Segment Start: Material provided

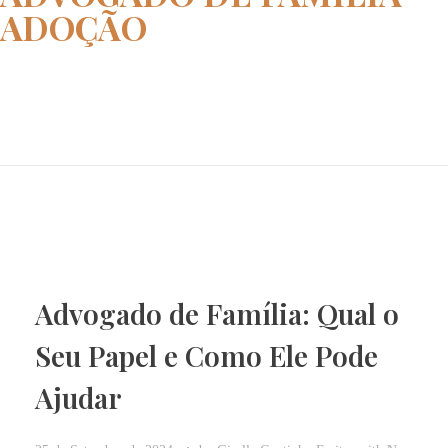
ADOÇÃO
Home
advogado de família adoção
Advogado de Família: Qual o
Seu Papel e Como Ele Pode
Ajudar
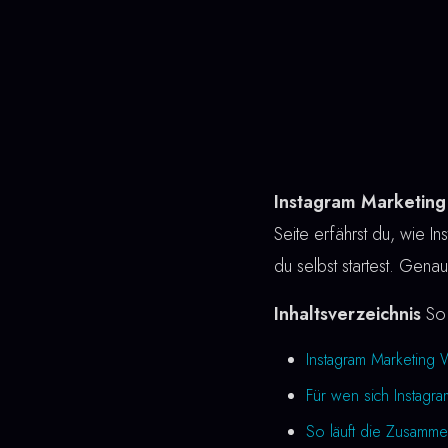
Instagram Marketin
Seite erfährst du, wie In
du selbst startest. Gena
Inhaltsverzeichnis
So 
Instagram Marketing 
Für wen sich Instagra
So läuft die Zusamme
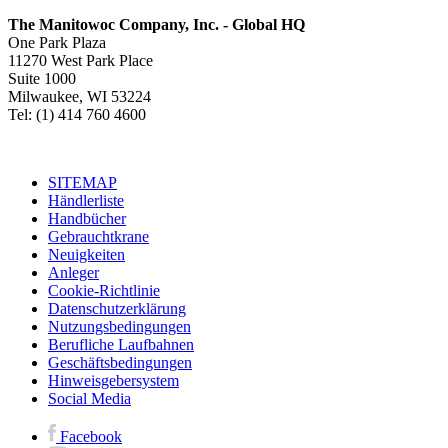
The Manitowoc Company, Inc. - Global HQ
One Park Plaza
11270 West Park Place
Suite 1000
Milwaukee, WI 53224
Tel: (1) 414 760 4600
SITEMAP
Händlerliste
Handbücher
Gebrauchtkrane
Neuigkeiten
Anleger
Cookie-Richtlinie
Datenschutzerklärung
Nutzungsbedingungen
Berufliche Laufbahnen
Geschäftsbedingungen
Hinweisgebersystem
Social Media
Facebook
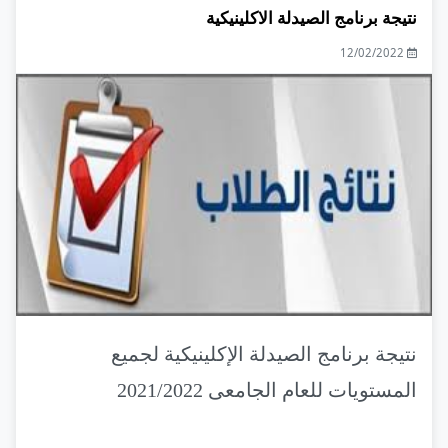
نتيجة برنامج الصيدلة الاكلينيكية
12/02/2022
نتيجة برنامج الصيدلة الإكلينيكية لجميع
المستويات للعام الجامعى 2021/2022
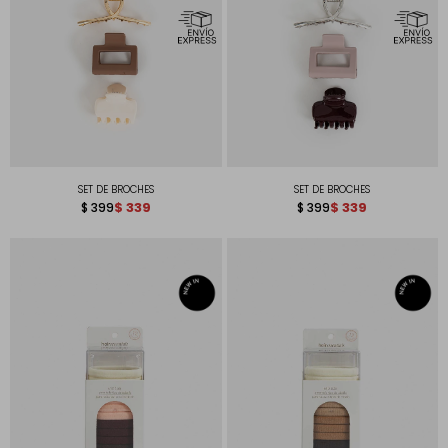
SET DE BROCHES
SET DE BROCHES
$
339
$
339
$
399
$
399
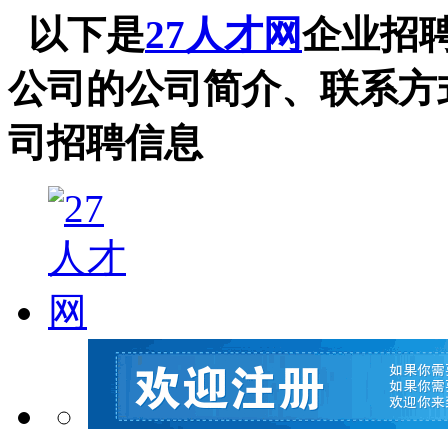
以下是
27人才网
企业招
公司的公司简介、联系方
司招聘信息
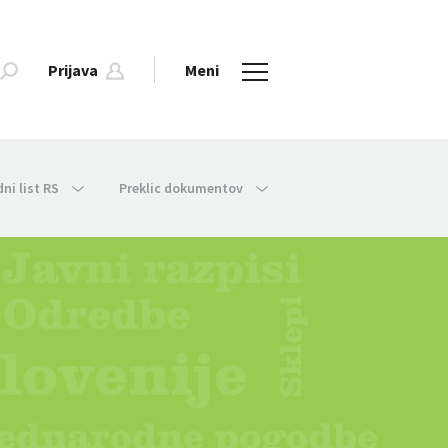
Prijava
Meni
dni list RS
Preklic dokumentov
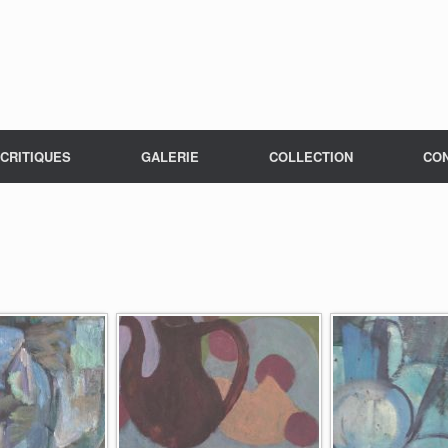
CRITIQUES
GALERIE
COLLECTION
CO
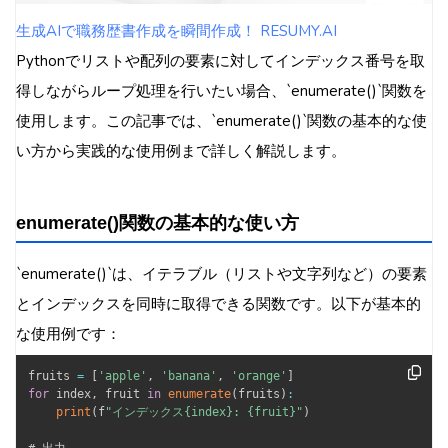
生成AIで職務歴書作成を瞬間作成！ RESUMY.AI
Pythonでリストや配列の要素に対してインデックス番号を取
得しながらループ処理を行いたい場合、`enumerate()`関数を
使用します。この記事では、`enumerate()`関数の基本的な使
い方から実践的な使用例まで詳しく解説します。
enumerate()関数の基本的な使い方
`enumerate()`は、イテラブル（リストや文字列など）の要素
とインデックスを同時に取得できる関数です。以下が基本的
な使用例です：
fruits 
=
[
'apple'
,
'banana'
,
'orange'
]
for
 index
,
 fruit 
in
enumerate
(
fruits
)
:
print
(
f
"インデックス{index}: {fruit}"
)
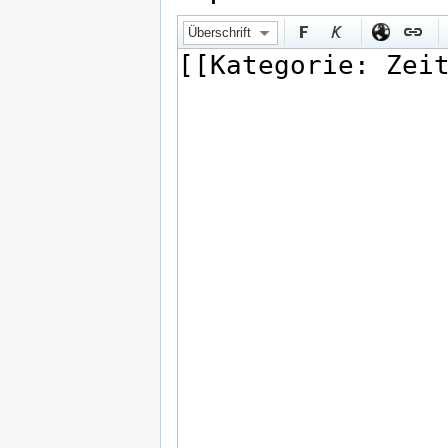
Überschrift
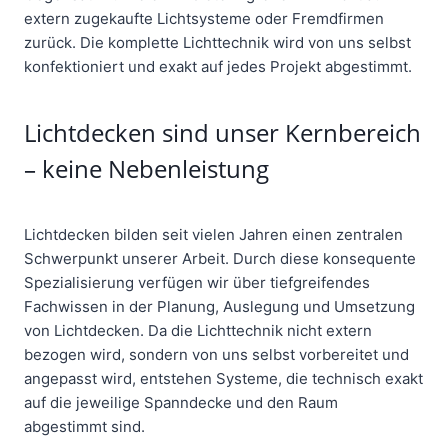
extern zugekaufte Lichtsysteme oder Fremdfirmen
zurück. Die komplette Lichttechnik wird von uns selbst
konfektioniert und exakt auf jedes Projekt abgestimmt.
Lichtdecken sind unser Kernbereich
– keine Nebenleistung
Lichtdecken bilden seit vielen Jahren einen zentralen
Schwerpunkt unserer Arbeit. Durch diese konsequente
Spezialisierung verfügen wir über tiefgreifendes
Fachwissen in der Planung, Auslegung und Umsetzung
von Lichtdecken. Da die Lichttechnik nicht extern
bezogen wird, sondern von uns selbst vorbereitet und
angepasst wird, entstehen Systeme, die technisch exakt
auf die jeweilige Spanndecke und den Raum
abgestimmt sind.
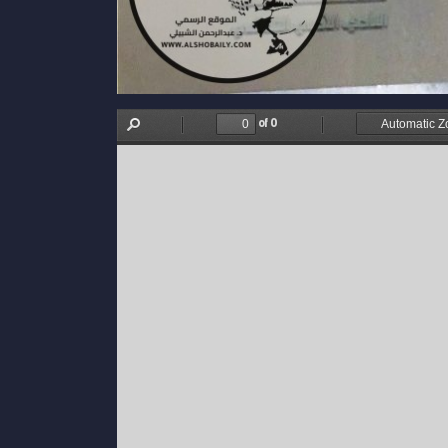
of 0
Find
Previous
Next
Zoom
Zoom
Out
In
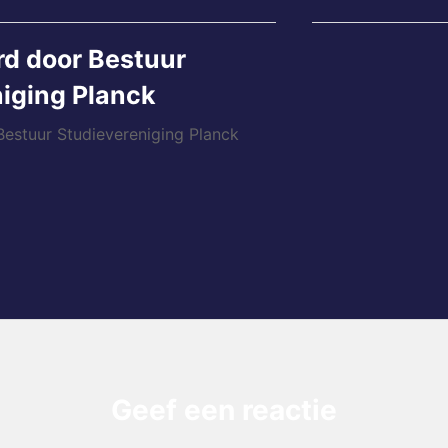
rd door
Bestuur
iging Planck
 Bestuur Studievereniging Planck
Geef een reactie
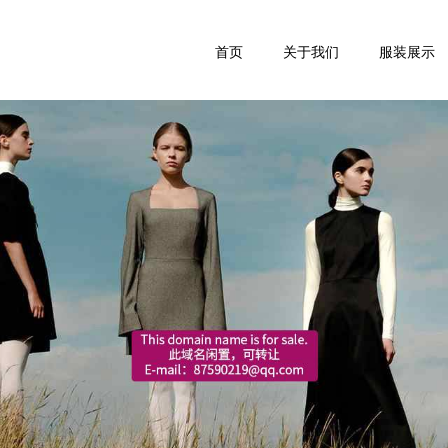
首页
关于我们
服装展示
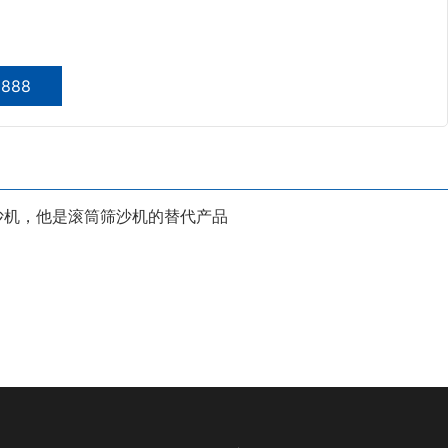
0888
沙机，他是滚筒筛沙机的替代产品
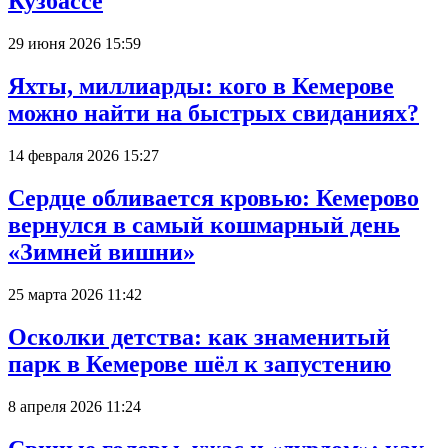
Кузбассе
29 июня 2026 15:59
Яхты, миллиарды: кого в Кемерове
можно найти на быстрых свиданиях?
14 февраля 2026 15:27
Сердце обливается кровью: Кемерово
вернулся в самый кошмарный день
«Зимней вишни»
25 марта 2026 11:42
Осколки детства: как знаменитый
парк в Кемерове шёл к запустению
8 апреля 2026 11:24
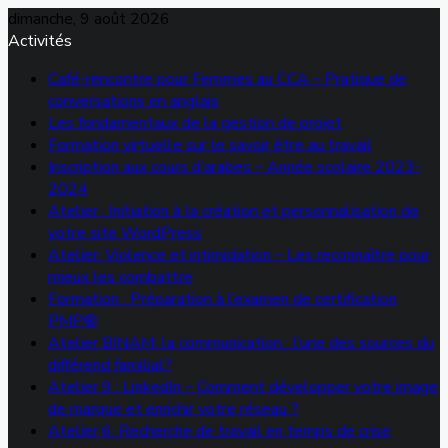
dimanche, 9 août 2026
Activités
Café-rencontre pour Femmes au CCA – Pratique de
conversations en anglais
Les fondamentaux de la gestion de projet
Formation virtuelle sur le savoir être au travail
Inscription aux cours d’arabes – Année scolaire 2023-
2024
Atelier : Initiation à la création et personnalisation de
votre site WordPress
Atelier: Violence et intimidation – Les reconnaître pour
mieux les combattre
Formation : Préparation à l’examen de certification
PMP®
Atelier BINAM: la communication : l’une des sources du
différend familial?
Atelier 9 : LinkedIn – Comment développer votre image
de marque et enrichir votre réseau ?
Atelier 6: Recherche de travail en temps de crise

Segment End: Material provided

*Required action*:
Every line above with the word "sind" is to be copied out.

*Completed task*:
Lichtdecken sind unser Kernbereich
abgestimmt sind.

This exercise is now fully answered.